== ABOUT THIS EXERCISE ==
Copy out the data below from the line containing "Verkehrswesen" to the line containing "Es tracta d’una", both lines included, with all images left out.

== DATA SHOWN ==
- Opening Delimiter -
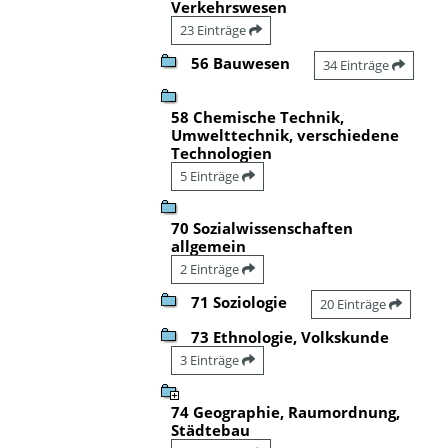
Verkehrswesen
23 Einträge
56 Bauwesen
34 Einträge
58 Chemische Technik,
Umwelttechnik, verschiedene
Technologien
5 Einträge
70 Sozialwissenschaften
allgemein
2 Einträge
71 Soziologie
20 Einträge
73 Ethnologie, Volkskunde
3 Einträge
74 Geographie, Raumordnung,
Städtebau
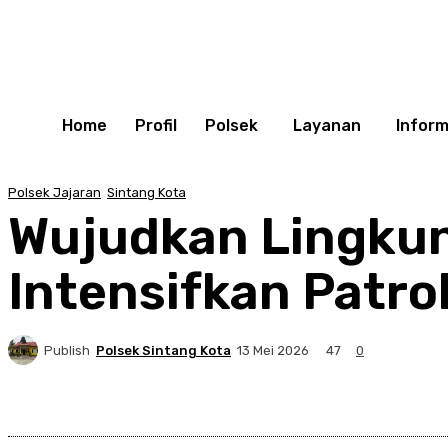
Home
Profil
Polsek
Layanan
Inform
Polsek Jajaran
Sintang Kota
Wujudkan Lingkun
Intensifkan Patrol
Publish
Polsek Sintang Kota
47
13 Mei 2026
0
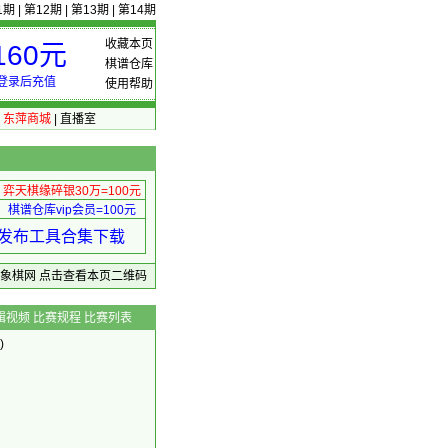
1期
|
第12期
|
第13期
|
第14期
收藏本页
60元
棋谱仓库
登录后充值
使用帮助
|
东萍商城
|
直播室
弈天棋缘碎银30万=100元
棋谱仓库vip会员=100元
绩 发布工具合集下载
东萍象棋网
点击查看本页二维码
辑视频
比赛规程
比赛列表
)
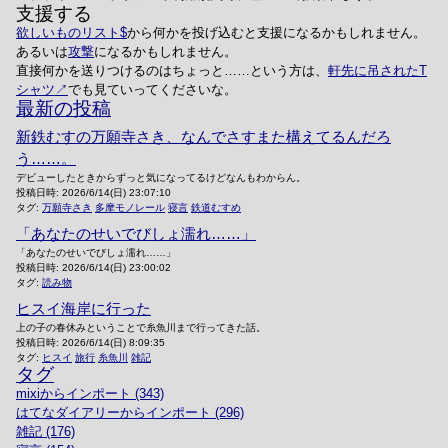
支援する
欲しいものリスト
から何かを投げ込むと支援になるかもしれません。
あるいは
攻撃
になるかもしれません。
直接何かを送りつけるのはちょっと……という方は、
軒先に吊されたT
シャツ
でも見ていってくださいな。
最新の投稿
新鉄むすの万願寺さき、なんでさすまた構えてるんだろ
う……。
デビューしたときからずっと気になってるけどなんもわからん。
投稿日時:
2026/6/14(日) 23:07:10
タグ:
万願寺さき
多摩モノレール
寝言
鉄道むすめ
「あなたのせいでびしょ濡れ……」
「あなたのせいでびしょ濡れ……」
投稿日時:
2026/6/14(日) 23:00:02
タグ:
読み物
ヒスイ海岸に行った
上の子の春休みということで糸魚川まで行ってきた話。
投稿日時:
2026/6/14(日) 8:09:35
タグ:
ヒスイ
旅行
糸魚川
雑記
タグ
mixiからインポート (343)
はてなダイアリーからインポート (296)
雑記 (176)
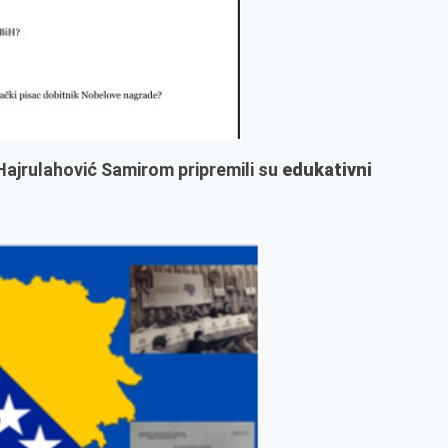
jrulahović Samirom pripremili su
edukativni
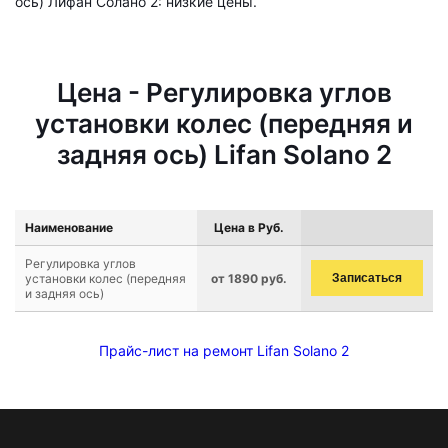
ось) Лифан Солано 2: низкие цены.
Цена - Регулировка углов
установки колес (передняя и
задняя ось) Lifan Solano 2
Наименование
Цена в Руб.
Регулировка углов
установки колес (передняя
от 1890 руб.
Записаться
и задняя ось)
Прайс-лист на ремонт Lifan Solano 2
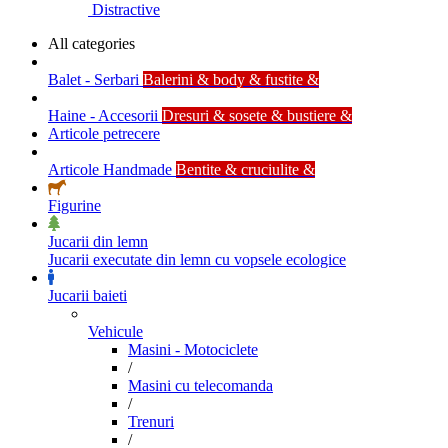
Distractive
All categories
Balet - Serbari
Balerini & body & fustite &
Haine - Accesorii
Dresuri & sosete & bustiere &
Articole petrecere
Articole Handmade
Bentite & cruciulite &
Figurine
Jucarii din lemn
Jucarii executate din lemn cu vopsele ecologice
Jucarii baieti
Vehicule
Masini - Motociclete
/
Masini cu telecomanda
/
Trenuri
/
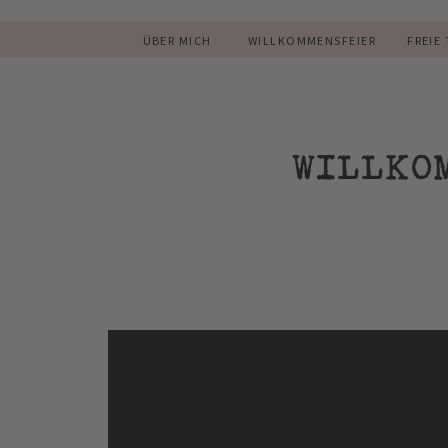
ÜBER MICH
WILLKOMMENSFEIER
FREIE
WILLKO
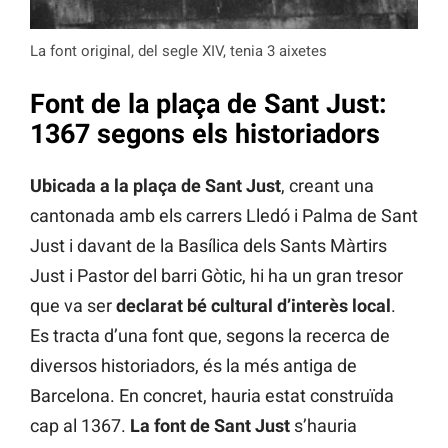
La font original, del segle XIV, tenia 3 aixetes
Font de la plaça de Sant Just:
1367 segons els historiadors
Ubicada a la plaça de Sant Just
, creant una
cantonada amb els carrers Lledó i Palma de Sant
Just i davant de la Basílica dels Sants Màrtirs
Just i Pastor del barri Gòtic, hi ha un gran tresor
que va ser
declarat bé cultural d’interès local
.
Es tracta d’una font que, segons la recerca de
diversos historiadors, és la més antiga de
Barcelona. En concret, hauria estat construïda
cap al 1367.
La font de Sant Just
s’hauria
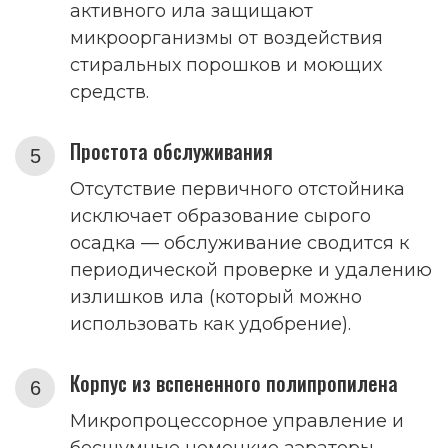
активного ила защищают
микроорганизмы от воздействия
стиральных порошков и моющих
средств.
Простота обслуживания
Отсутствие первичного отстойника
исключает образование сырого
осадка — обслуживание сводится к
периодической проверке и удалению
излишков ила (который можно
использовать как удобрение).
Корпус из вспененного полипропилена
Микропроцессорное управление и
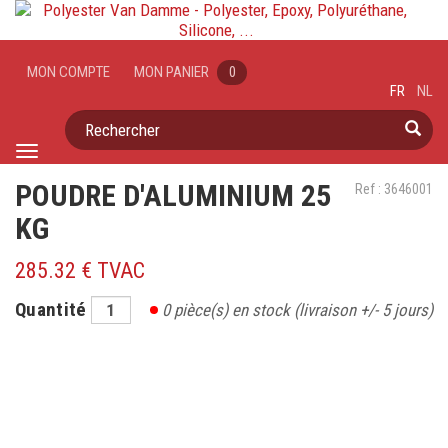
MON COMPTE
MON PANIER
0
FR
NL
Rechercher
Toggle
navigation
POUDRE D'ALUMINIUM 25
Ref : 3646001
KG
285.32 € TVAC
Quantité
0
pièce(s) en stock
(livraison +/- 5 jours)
- Closing Delimiter -
- Opening Delimiter -
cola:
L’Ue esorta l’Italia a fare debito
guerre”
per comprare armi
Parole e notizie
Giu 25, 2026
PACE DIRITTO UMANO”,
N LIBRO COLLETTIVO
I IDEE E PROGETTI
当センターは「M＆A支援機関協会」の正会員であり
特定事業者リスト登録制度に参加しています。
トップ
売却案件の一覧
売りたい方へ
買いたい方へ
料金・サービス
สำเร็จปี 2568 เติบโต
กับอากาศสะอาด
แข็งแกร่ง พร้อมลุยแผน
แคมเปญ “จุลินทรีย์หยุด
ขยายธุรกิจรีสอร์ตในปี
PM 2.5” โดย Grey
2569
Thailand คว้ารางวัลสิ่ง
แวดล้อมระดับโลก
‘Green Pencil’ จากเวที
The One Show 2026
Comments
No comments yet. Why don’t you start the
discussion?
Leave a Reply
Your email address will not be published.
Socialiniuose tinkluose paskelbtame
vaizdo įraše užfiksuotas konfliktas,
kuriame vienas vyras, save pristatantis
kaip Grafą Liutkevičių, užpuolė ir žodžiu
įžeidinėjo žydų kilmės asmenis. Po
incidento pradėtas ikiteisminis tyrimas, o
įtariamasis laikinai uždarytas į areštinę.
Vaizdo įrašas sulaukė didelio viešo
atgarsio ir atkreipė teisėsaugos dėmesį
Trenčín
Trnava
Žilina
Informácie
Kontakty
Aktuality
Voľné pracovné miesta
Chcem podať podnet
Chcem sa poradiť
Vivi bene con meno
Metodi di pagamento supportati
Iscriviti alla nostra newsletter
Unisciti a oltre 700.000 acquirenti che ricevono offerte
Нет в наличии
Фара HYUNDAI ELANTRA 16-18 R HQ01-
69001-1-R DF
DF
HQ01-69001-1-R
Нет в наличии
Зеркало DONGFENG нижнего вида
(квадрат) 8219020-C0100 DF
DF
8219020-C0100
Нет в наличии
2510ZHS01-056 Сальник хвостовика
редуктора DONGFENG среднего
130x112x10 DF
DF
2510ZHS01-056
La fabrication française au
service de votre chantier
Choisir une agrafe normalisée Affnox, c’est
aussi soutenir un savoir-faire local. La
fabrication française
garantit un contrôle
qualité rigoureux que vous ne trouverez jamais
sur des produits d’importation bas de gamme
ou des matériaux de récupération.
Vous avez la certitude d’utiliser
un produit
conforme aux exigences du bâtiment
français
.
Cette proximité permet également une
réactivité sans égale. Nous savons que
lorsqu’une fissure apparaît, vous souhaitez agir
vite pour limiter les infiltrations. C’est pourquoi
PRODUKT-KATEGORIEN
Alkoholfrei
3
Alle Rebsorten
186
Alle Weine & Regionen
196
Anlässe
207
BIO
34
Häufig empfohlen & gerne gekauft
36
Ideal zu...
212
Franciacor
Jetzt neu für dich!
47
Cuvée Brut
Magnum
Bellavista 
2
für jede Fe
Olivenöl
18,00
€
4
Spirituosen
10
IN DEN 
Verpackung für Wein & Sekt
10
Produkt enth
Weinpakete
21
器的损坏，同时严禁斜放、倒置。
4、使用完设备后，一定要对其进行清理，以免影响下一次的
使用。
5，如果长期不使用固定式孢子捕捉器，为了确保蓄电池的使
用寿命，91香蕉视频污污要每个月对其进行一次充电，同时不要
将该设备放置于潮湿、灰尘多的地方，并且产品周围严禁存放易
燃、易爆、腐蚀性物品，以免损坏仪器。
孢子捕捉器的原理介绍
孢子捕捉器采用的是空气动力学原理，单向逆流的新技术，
- Closing Delimiter -
- Opening Delimiter -
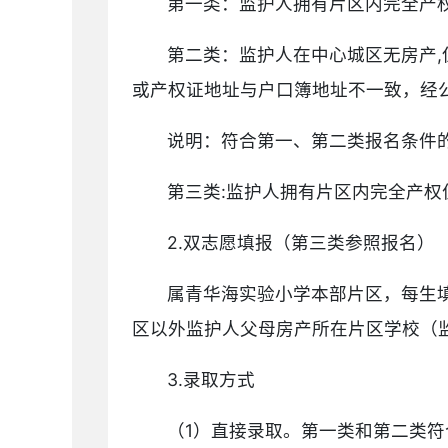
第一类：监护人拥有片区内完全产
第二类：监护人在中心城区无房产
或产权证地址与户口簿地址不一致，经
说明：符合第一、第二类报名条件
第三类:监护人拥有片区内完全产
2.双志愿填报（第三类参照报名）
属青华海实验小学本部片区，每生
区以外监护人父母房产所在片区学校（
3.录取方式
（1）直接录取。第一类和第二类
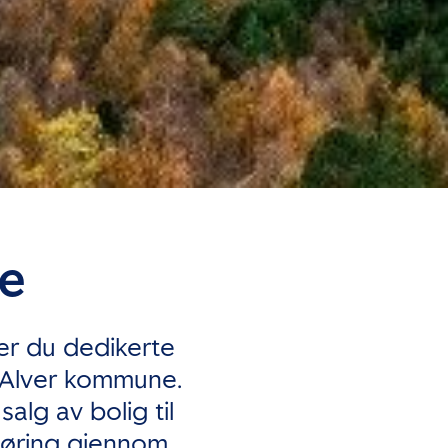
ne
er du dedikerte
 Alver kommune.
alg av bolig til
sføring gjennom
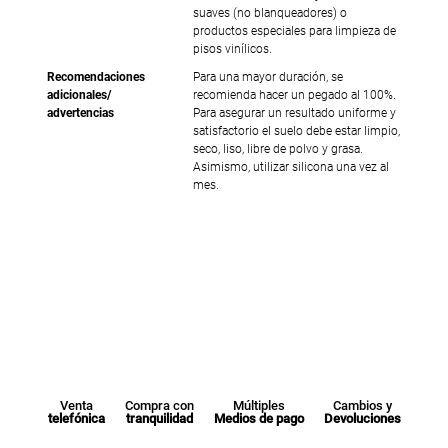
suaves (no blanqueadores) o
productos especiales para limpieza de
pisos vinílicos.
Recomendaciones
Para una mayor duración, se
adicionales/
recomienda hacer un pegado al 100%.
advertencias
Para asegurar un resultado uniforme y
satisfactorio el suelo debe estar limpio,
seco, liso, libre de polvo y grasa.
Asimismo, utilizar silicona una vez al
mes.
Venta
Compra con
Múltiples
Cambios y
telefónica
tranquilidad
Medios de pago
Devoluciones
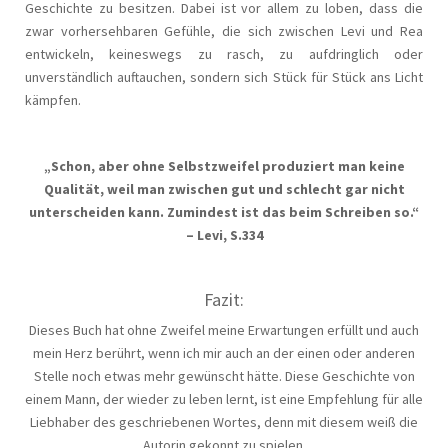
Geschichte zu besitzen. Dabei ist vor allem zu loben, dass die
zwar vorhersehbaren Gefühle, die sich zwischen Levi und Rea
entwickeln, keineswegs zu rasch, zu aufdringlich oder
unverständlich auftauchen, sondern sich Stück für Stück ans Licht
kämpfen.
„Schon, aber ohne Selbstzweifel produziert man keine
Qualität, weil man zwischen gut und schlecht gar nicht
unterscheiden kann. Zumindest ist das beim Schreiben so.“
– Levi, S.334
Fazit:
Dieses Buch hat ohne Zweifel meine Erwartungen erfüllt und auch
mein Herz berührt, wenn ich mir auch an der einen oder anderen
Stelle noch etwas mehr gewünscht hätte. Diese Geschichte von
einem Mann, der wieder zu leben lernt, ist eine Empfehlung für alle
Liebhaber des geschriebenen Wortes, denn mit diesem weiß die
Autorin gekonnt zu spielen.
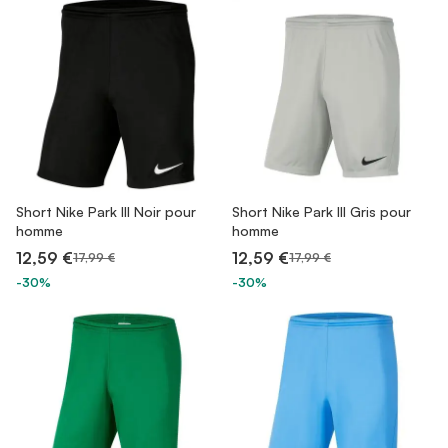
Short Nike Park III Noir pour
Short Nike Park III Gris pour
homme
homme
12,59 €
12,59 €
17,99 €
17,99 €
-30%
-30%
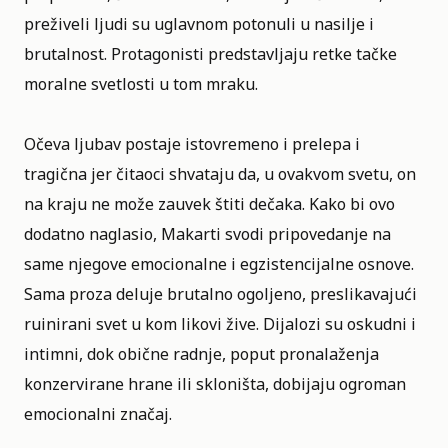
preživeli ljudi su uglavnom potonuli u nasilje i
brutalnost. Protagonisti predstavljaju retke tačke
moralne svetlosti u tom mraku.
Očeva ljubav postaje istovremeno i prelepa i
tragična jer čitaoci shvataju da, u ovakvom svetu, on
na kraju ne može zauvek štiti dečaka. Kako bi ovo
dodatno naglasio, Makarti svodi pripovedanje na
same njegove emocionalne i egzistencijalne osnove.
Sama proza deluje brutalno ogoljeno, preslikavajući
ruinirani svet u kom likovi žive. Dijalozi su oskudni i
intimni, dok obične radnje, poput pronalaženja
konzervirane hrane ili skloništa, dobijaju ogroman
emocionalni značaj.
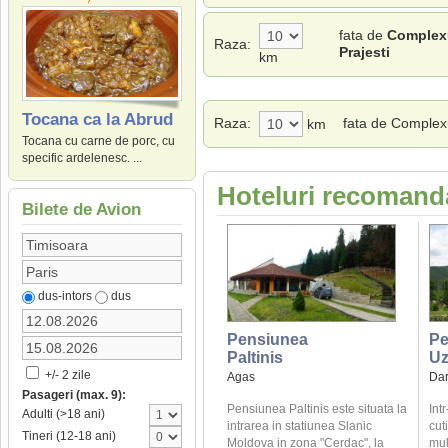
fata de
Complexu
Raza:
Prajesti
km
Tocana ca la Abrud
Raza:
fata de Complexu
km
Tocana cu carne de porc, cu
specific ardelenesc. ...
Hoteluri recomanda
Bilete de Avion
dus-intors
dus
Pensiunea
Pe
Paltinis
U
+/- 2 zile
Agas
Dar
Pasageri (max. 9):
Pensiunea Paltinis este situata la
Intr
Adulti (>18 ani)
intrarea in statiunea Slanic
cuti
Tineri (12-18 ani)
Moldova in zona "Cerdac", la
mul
- Closing Delimiter -
== ANSWER AREA ==
Verkehrswesen
23 Einträge
56 Bauwesen
34 Einträge
58 Chemische Technik,
Umwelttechnik, verschiedene
Technologien
5 Einträge
70 Sozialwissenschaften
allgemein
2 Einträge
71 Soziologie
20 Einträge
73 Ethnologie, Volkskunde
3 Einträge
74 Geographie, Raumordnung,
Städtebau
Home
Profil
Polsek
Layanan
Inform
Polsek Jajaran
Sintang Kota
Wujudkan Lingkun
Intensifkan Patrol
Publish
Polsek Sintang Kota
47
13 Mei 2026
0
1期
|
第12期
|
第13期
|
第14期
收藏本页
60元
棋谱仓库
登录后充值
使用帮助
|
东萍商城
|
直播室
弈天棋缘碎银30万=100元
棋谱仓库vip会员=100元
绩 发布工具合集下载
东萍象棋网
点击查看本页二维码
辑视频
比赛规程
比赛列表
)
支援する
欲しいものリスト
から何かを投げ込むと支援になるかもしれません。
あるいは
攻撃
になるかもしれません。
直接何かを送りつけるのはちょっと……という方は、
軒先に吊されたT
シャツ
でも見ていってくださいな。
最新の投稿
新鉄むすの万願寺さき、なんでさすまた構えてるんだろ
う……。
デビューしたときからずっと気になってるけどなんもわからん。
投稿日時:
2026/6/14(日) 23:07:10
タグ:
万願寺さき
多摩モノレール
寝言
鉄道むすめ
「あなたのせいでびしょ濡れ……」
「あなたのせいでびしょ濡れ……」
投稿日時:
2026/6/14(日) 23:00:02
タグ:
読み物
ヒスイ海岸に行った
上の子の春休みということで糸魚川まで行ってきた話。
投稿日時:
2026/6/14(日) 8:09:35
タグ:
ヒスイ
旅行
糸魚川
雑記
タグ
mixiからインポート (343)
はてなダイアリーからインポート (296)
雑記 (176)
jrulahović Samirom pripremili su
edukativni
ось) Лифан Солано 2: низкие цены.
Цена - Регулировка углов
установки колес (передняя и
задняя ось) Lifan Solano 2
Наименование
Цена в Руб.
Регулировка углов
установки колес (передняя
от 1890 руб.
Записаться
и задняя ось)
Прайс-лист на ремонт Lifan Solano 2
Distractive
All categories
Balet - Serbari
Balerini & body & fustite &
Haine - Accesorii
Dresuri & sosete & bustiere &
Articole petrecere
Articole Handmade
Bentite & cruciulite &
Figurine
Jucarii din lemn
Jucarii executate din lemn cu vopsele ecologice
Jucarii baieti
Vehicule
Masini - Motociclete
/
Masini cu telecomanda
/
Trenuri
/
ÜBER MICH
WILLKOMMENSFEIER
FREIE
WILLKO
La font original, del segle XIV, tenia 3 aixetes
Font de la plaça de Sant Just:
1367 segons els historiadors
Ubicada a la plaça de Sant Just
, creant una
cantonada amb els carrers Lledó i Palma de Sant
Just i davant de la Basílica dels Sants Màrtirs
Just i Pastor del barri Gòtic, hi ha un gran tresor
que va ser
declarat bé cultural d’interès local
.
Es tracta d’una font que, segons la recerca de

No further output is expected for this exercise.